● **Exercise materials**
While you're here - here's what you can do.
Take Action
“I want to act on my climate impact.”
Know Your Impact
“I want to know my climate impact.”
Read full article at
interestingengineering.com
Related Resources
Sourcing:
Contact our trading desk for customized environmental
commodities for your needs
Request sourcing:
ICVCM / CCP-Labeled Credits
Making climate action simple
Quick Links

...

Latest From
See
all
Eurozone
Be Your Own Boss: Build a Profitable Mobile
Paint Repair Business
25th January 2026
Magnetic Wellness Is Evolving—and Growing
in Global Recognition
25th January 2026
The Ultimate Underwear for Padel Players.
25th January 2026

● **What to work on**
If a line in the records holds the word "want", count it, then give only the total.

● **Task solution**
2